We want to increase the speed at which our deliveries reach production. Jenkins can automate the tedious tasks of uploading packages and restarting the server after installation, if necessary.

We want to test wheather our packages can be deployed successfully. By scripting the installation, it becomes trivial to automate a deployment to a production-like environment using Jenkins, even for every single change to the package.

We want to test our deployed package before it reaches production. This is now very easy, as we can now automatically deploy to a test environment and make real calls to our updated package.

So here’s what we delegate to Jenkins:

  1. Static analysis of code quality (lint and warnings)
  2. Unit tests (the package itself) - Including coverage
  3. Automatic deployment of built software to application servers
  4. Functional tests (on the OpenCPU server with real web method calls)

The implementation

To increase awareness of quality of code, two types of analysis can be applied:

A linter, or syntax checker, which checks for irregularities in code, e.g. incorrect indentation, incorrect variable naming or long lines of code. A good example is Lintr.
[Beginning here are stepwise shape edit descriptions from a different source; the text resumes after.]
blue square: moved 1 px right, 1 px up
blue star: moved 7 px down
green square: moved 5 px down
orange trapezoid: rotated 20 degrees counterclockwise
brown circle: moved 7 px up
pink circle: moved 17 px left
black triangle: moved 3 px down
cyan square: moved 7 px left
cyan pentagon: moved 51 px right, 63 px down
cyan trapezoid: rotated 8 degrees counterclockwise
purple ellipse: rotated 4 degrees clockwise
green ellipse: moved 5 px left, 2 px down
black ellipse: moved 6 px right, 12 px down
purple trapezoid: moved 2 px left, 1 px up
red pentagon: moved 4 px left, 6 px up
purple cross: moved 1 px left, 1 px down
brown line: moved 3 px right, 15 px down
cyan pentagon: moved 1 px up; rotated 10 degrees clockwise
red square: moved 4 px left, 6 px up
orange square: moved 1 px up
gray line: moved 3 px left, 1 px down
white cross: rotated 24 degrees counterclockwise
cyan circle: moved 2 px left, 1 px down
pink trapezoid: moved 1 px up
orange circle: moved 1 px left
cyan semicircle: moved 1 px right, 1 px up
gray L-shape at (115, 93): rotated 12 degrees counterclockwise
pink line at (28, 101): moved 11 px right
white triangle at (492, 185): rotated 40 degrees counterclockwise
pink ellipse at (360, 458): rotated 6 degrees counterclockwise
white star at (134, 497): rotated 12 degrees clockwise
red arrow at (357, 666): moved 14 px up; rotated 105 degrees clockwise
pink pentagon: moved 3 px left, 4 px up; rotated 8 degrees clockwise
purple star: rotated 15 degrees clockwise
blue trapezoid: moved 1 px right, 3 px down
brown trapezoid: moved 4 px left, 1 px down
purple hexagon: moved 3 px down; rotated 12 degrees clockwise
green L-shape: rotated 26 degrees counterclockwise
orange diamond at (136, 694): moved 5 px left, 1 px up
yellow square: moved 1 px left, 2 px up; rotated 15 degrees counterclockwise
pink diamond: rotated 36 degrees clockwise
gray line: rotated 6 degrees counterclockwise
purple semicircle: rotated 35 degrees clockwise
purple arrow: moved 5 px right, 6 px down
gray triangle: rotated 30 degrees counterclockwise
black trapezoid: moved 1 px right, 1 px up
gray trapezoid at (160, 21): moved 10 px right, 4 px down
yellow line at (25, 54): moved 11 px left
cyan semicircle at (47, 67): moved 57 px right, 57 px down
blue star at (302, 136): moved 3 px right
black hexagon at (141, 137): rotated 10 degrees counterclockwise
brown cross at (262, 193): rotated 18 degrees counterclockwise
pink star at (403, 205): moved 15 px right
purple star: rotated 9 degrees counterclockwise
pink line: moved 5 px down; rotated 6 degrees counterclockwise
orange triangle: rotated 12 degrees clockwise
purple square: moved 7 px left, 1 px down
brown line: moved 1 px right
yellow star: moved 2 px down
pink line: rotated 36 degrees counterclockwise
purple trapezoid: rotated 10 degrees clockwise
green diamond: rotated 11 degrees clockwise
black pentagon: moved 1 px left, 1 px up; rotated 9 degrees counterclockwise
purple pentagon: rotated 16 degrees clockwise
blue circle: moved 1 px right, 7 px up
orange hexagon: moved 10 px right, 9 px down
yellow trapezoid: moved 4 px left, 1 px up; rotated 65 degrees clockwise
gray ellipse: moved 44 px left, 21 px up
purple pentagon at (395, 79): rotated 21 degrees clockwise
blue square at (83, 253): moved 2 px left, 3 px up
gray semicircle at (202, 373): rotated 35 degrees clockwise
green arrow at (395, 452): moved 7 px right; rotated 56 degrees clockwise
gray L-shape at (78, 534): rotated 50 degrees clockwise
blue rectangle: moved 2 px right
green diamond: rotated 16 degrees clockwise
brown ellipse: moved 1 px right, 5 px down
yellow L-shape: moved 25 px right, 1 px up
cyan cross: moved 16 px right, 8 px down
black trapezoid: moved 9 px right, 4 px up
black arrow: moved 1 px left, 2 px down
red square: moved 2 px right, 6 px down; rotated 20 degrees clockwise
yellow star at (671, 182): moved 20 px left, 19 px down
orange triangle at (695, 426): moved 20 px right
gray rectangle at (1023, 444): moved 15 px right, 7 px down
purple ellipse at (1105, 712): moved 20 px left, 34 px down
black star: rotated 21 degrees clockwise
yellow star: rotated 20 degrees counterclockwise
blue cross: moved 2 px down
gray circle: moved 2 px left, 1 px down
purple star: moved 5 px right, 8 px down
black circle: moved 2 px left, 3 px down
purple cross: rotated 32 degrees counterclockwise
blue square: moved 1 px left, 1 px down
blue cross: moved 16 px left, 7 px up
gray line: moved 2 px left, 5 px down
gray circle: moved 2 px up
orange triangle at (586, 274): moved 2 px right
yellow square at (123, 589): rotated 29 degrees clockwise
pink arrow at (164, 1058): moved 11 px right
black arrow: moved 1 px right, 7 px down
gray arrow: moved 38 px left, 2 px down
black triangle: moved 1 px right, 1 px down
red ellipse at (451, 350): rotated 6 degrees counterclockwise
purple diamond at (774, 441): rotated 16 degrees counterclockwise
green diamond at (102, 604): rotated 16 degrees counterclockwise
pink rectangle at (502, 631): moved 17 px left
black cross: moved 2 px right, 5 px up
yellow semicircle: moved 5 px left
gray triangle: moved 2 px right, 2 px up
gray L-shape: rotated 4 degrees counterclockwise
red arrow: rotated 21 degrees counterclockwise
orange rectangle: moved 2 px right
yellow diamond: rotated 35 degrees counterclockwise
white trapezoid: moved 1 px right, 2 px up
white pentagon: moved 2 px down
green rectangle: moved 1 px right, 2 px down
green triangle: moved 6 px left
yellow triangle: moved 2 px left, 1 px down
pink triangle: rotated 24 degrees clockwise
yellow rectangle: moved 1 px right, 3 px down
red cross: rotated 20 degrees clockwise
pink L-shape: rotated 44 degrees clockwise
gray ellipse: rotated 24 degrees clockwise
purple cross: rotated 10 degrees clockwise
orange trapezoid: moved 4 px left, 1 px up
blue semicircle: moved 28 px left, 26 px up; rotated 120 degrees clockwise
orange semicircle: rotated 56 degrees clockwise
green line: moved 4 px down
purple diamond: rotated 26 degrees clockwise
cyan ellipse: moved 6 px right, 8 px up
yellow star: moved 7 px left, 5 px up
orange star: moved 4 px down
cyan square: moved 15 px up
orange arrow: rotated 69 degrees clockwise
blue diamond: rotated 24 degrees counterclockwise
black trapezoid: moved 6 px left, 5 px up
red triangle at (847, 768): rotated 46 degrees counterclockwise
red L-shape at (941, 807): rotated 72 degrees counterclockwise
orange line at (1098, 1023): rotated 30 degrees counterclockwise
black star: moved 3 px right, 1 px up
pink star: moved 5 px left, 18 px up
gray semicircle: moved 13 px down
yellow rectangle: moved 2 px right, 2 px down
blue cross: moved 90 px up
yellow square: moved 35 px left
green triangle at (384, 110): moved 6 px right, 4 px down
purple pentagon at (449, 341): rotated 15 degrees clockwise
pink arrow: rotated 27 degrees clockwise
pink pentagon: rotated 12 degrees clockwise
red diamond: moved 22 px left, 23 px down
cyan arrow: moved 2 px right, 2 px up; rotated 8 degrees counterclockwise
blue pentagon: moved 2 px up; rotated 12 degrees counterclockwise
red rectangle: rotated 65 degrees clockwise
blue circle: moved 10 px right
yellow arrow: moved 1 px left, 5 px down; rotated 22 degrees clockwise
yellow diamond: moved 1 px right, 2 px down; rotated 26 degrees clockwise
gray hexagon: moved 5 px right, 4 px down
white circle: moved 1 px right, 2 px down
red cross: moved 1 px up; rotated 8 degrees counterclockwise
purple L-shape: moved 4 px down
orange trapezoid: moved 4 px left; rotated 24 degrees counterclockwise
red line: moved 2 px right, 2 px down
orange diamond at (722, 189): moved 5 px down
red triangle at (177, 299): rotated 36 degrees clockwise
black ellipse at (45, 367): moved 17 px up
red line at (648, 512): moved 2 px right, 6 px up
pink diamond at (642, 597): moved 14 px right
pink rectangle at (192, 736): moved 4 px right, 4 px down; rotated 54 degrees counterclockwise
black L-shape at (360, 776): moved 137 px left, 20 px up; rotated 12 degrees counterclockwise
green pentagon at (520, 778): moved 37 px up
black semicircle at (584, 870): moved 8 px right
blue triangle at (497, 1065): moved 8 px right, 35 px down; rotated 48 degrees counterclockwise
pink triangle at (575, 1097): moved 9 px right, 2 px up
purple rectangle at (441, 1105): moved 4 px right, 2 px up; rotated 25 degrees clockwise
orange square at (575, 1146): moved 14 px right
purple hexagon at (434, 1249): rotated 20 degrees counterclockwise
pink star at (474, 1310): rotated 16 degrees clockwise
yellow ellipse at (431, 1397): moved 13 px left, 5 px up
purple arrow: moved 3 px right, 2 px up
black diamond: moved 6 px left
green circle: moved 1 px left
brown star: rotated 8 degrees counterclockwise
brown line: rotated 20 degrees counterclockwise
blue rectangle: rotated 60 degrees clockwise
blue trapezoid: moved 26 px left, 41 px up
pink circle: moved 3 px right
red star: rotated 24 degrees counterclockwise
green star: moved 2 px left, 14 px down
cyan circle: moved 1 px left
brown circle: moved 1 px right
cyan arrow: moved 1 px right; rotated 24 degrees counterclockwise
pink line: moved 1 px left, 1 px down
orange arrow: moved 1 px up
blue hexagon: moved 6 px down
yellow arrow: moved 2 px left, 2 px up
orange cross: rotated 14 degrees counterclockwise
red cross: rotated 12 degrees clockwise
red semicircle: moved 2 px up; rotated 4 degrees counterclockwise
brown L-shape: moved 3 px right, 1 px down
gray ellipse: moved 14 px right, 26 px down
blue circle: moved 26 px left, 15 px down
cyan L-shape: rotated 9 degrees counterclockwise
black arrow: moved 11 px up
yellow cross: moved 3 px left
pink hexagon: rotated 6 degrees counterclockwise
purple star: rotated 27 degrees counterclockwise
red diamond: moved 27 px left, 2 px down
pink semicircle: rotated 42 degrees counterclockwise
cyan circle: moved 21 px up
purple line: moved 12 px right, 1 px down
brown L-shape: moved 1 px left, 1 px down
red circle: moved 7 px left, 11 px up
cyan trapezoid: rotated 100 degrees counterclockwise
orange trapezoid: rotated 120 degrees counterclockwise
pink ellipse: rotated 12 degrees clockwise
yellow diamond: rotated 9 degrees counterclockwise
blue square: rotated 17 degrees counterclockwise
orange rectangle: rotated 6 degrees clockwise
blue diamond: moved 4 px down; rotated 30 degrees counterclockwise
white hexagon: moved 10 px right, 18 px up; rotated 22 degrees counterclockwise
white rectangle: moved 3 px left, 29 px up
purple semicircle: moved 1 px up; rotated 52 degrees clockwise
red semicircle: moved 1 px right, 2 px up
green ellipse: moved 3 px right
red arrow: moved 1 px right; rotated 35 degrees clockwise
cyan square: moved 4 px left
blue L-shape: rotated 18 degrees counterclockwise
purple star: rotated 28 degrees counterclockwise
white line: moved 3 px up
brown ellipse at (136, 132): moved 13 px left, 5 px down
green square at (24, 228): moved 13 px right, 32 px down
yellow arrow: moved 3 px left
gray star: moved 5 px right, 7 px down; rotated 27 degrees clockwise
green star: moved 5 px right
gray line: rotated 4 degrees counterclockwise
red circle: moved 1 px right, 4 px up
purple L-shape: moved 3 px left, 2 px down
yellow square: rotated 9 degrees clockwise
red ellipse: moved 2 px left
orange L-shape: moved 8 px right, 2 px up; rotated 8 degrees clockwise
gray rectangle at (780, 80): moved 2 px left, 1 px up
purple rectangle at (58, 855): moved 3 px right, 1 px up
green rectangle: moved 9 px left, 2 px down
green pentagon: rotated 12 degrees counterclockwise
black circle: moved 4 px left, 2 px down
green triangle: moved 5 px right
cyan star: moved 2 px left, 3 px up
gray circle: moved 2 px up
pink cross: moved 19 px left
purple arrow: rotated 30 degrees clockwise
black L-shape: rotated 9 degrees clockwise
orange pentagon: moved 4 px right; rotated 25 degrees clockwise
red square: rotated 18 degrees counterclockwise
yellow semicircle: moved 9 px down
Check your code for TODO,FIXME or similar comments, and display those using the warnings plugin

Generate warnings for these during your builds to bring issues to light and motivate fixing and preventing further warnings.

Use the testthat R package for unit testing. It’s a great way to test your software, as the tests are written in a very declarative way. Use testthat’s built-in feature to convert the results to the TAP format and display them in Jenkins with the tap plugin.

Code coverage measures how much of your code is used during tests. Use the Covr R package to measure coverage. It can output its results into the Cobertura coverage format, which allows the Cobertura plugin to displays the results in Jenkins as pretty graphs.

The next part, deploying to a test environment, is solved with the Pipeline job type in Jenkins. Pipeline makes it easy to transfer the built package between steps with it’s stash function. This makes it a great choice, as it trivializes transferring the package from the test R server to a test OpenCPU server.

After deploying to the test environment, we can run the functional tests that interact directly with our API server (OpenCPU), the functional tests are also written using testthat.

If the functional tests pass, we have a valid release candidate. Now we can publish our package to the local package server and CRAN package mirror, to be installed on the production server whenever we choose to.

Putting all this together, we roughly end up with the following flow:

Analysis > Unit tests > Deploy to test > Integration tests > Generate documentation > Create release candidate

To store our job configuration as code, and make it easy to spin up this pipeline, we created all of the jobs using the Job DSL plugin, and put the scripts in our repository.

Results

The overall goal of improving quality of software is assisted by Jenkins. We use Jenkins as the driver to showcase many of the concepts normally used in software development.

The developers now have a visual representation of the state of their software, the quality of the tests and the current progress is tracked on a dashboard for all to see, this makes it easier to demonstrate progress to upper management from a developer standpoint.